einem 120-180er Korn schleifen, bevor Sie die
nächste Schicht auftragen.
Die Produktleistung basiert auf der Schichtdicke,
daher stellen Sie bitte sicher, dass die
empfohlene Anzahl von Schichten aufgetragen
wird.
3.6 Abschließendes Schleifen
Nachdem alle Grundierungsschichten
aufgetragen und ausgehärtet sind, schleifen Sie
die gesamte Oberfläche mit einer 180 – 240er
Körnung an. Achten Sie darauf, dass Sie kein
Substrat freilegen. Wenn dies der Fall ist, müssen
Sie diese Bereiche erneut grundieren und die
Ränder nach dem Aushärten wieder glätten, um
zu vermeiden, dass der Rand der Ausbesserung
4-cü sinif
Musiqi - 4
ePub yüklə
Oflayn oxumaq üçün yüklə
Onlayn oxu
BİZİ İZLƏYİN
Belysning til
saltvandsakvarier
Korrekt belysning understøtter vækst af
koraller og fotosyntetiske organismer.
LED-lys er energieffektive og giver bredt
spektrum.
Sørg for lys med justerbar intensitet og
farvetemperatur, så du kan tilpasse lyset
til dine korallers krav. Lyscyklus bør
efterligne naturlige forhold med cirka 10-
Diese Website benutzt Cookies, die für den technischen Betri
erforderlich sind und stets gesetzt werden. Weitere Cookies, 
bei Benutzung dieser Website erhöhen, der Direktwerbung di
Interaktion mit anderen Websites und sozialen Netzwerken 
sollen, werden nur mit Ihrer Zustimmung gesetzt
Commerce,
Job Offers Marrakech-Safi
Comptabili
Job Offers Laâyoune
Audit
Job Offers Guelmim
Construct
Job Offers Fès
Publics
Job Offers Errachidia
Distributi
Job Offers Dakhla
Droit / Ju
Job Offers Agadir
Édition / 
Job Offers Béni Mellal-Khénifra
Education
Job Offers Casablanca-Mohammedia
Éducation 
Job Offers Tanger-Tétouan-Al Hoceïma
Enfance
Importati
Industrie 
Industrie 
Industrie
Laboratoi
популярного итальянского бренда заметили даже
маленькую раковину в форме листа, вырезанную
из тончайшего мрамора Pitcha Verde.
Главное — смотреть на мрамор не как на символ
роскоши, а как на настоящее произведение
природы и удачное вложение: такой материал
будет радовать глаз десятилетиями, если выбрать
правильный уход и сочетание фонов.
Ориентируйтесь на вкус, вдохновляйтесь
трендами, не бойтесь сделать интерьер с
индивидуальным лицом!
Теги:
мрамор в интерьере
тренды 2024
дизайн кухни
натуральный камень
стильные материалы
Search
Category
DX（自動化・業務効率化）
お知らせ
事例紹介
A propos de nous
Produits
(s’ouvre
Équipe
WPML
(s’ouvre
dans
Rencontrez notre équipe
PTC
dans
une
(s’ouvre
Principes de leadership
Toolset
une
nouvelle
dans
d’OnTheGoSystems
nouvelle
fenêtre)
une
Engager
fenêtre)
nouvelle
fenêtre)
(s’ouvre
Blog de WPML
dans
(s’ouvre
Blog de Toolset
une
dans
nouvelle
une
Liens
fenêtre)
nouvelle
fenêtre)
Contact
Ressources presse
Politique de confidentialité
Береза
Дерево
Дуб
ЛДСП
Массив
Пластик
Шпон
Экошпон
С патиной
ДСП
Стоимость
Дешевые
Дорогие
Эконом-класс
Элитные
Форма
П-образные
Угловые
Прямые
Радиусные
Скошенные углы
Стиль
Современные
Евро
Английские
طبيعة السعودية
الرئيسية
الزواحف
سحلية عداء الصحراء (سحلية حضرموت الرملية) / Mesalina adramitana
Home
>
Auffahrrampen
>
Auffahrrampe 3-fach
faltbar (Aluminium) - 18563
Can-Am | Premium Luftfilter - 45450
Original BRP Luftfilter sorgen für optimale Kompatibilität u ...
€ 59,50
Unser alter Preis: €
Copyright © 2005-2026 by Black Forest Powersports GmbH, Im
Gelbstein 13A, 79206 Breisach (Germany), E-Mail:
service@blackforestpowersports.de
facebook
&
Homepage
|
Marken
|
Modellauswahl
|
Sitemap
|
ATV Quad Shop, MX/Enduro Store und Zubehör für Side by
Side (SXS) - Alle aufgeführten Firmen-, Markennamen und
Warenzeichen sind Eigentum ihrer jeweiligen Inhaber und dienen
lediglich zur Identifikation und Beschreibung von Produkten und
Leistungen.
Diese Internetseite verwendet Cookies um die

### [Exercise prompt]
Exactly as written above, copy out all the records.

### [Answer box]
einem 120-180er Korn schleifen, bevor Sie die
nächste Schicht auftragen.
Die Produktleistung basiert auf der Schichtdicke,
daher stellen Sie bitte sicher, dass die
empfohlene Anzahl von Schichten aufgetragen
wird.
3.6 Abschließendes Schleifen
Nachdem alle Grundierungsschichten
aufgetragen und ausgehärtet sind, schleifen Sie
die gesamte Oberfläche mit einer 180 – 240er
Körnung an. Achten Sie darauf, dass Sie kein
Substrat freilegen. Wenn dies der Fall ist, müssen
Sie diese Bereiche erneut grundieren und die
Ränder nach dem Aushärten wieder glätten, um
zu vermeiden, dass der Rand der Ausbesserung
4-cü sinif
Musiqi - 4
ePub yüklə
Oflayn oxumaq üçün yüklə
Onlayn oxu
BİZİ İZLƏYİN
Belysning til
saltvandsakvarier
Korrekt belysning understøtter vækst af
koraller og fotosyntetiske organismer.
LED-lys er energieffektive og giver bredt
spektrum.
Sørg for lys med justerbar intensitet og
farvetemperatur, så du kan tilpasse lyset
til dine korallers krav. Lyscyklus bør
efterligne naturlige forhold med cirka 10-
Diese Website benutzt Cookies, die für den technischen Betri
erforderlich sind und stets gesetzt werden. Weitere Cookies, 
bei Benutzung dieser Website erhöhen, der Direktwerbung di
Interaktion mit anderen Websites und sozialen Netzwerken 
sollen, werden nur mit Ihrer Zustimmung gesetzt
Commerce,
Job Offers Marrakech-Safi
Comptabili
Job Offers Laâyoune
Audit
Job Offers Guelmim
Construct
Job Offers Fès
Publics
Job Offers Errachidia
Distributi
Job Offers Dakhla
Droit / Ju
Job Offers Agadir
Édition / 
Job Offers Béni Mellal-Khénifra
Education
Job Offers Casablanca-Mohammedia
Éducation 
Job Offers Tanger-Tétouan-Al Hoceïma
Enfance
Importati
Industrie 
Industrie 
Industrie
Laboratoi
популярного итальянского бренда заметили даже
маленькую раковину в форме листа, вырезанную
из тончайшего мрамора Pitcha Verde.
Главное — смотреть на мрамор не как на символ
роскоши, а как на настоящее произведение
природы и удачное вложение: такой материал
будет радовать глаз десятилетиями, если выбрать
правильный уход и сочетание фонов.
Ориентируйтесь на вкус, вдохновляйтесь
трендами, не бойтесь сделать интерьер с
индивидуальным лицом!
Теги:
мрамор в интерьере
тренды 2024
дизайн кухни
натуральный камень
стильные материалы
Search
Category
DX（自動化・業務効率化）
お知らせ
事例紹介
A propos de nous
Produits
(s’ouvre
Équipe
WPML
(s’ouvre
dans
Rencontrez notre équipe
PTC
dans
une
(s’ouvre
Principes de leadership
Toolset
une
nouvelle
dans
d’OnTheGoSystems
nouvelle
fenêtre)
une
Engager
fenêtre)
nouvelle
fenêtre)
(s’ouvre
Blog de WPML
dans
(s’ouvre
Blog de Toolset
une
dans
nouvelle
une
Liens
fenêtre)
nouvelle
fenêtre)
Contact
Ressources presse
Politique de confidentialité
Береза
Дерево
Дуб
ЛДСП
Массив
Пластик
Шпон
Экошпон
С патиной
ДСП
Стоимость
Дешевые
Дорогие
Эконом-класс
Элитные
Форма
П-образные
Угловые
Прямые
Радиусные
Скошенные углы
Стиль
Современные
Евро
Английские
طبيعة السعودية
الرئيسية
الزواحف
سحلية عداء الصحراء (سحلية حضرموت الرملية) / Mesalina adramitana
Home
>
Auffahrrampen
>
Auffahrrampe 3-fach
faltbar (Aluminium) - 18563
Can-Am | Premium Luftfilter - 45450
Original BRP Luftfilter sorgen für optimale Kompatibilität u ...
€ 59,50
Unser alter Preis: €
Copyright © 2005-2026 by Black Forest Powersports GmbH, Im
Gelbstein 13A, 79206 Breisach (Germany), E-Mail:
service@blackforestpowersports.de
facebook
&
Homepage
|
Marken
|
Modellauswahl
|
Sitemap
|
ATV Quad Shop, MX/Enduro Store und Zubehör für Side by
Side (SXS) - Alle aufgeführten Firmen-, Markennamen und
Warenzeichen sind Eigentum ihrer jeweiligen Inhaber und dienen
lediglich zur Identifikation und Beschreibung von Produkten und
Leistungen.
Diese Internetseite verwendet Cookies um die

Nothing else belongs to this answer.